Everything in the data must be repeated exactly, apart from the pictures, which are left out.

[MATERIAL PROVIDED]
━━━━━━━━
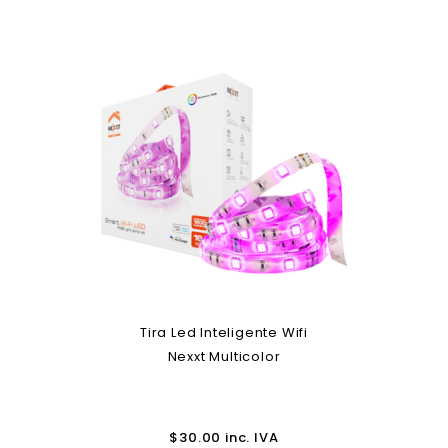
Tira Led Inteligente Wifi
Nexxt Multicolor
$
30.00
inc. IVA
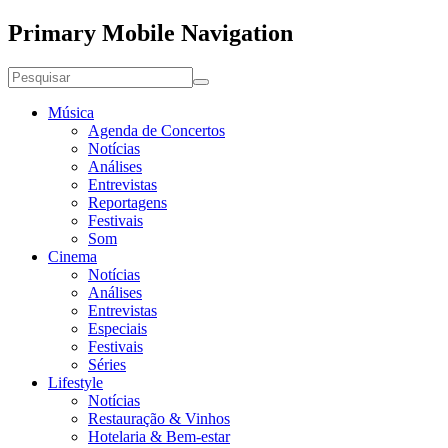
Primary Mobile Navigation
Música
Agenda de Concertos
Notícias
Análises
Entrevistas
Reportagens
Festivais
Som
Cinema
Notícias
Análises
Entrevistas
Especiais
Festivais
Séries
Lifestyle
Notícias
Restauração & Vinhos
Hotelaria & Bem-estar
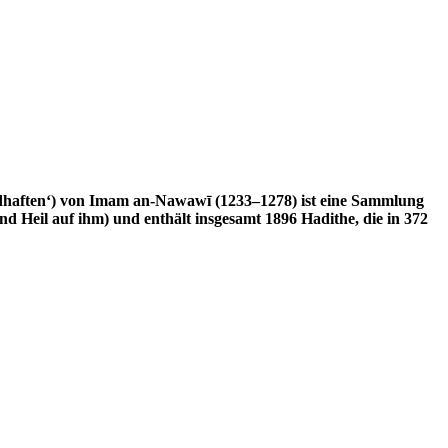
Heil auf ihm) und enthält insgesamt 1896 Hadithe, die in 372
━━━━━━━━
[ANSWER AREA]
Tira Led Inteligente Wifi
Nexxt Multicolor
$
30.00
inc. IVA
Primary Mobile Navigation
Música
Agenda de Concertos
Notícias
Análises
Entrevistas
Reportagens
Festivais
Som
Cinema
Notícias
Análises
Entrevistas
Especiais
Festivais
Séries
Lifestyle
Notícias
Restauração & Vinhos
Hotelaria & Bem-estar
Heil auf ihm) und enthält insgesamt 1896 Hadithe, die in 372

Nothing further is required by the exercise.